▶ **Problem description**: Without the pictures, set down every record below exactly as it reads.

Extracted page text data:
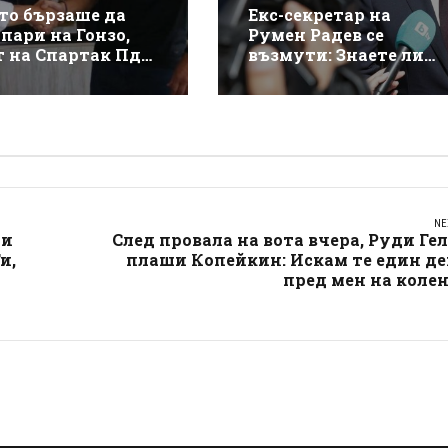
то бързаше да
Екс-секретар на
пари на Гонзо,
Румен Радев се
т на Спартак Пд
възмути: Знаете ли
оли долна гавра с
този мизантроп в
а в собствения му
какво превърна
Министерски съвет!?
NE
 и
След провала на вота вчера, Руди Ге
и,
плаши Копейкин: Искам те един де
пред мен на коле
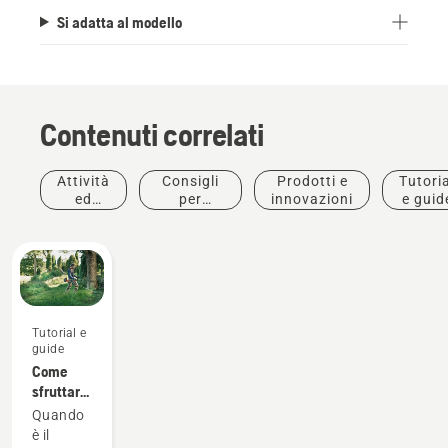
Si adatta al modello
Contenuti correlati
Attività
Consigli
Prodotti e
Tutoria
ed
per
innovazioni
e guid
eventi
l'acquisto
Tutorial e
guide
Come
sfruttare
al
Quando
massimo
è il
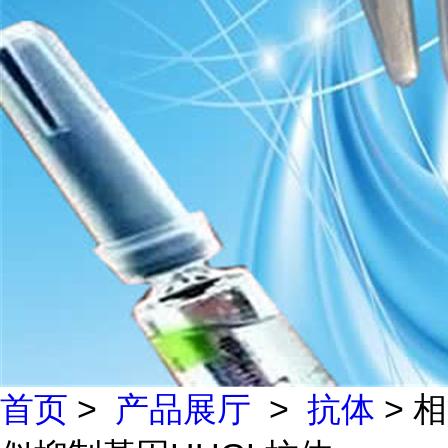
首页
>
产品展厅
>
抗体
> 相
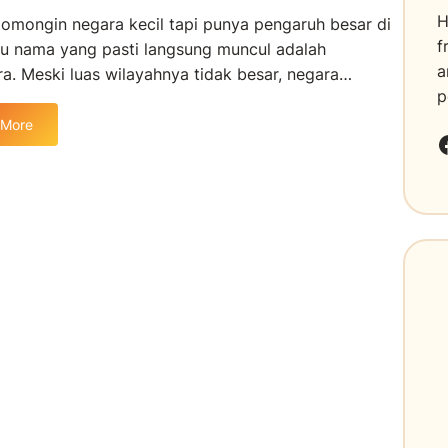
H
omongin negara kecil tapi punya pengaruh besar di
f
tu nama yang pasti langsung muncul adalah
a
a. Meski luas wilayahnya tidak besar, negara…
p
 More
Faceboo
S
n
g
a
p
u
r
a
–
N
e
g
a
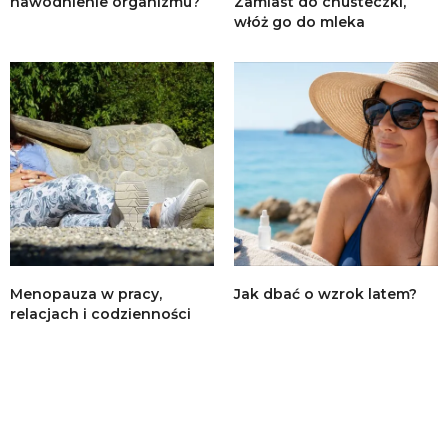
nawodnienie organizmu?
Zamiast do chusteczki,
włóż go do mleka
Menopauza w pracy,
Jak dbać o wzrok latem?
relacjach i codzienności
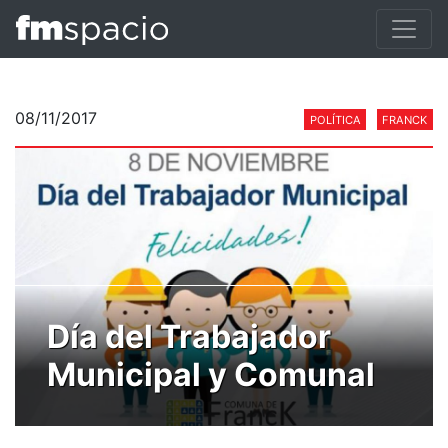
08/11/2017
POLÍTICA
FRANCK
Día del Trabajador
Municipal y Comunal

▶ **Response area**:
то бързаше да
Екс-секретар на
пари на Гонзо,
Румен Радев се
т на Спартак Пд
възмути: Знаете ли
оли долна гавра с
този мизантроп в
а в собствения му
какво превърна
Министерски съвет!?
NE
 и
След провала на вота вчера, Руди Ге
и,
плаши Копейкин: Искам те един де
пред мен на коле
Si adatta al modello
Contenuti correlati
Attività
Consigli
Prodotti e
Tutoria
ed
per
innovazioni
e guid
eventi
l'acquisto
Tutorial e
guide
Come
sfruttare
al
Quando
massimo
è il
首页
>
产品展厅
>
抗体
> 相
H
omongin negara kecil tapi punya pengaruh besar di
f
tu nama yang pasti langsung muncul adalah
a
a. Meski luas wilayahnya tidak besar, negara…
p
 More
Faceboo
S
n
g
a
p
u
r
a
–
N
e
g
a
nawodnienie organizmu?
Zamiast do chusteczki,
włóż go do mleka
Menopauza w pracy,
Jak dbać o wzrok latem?
relacjach i codzienności
08/11/2017
POLÍTICA
FRANCK
Día del Trabajador
Municipal y Comunal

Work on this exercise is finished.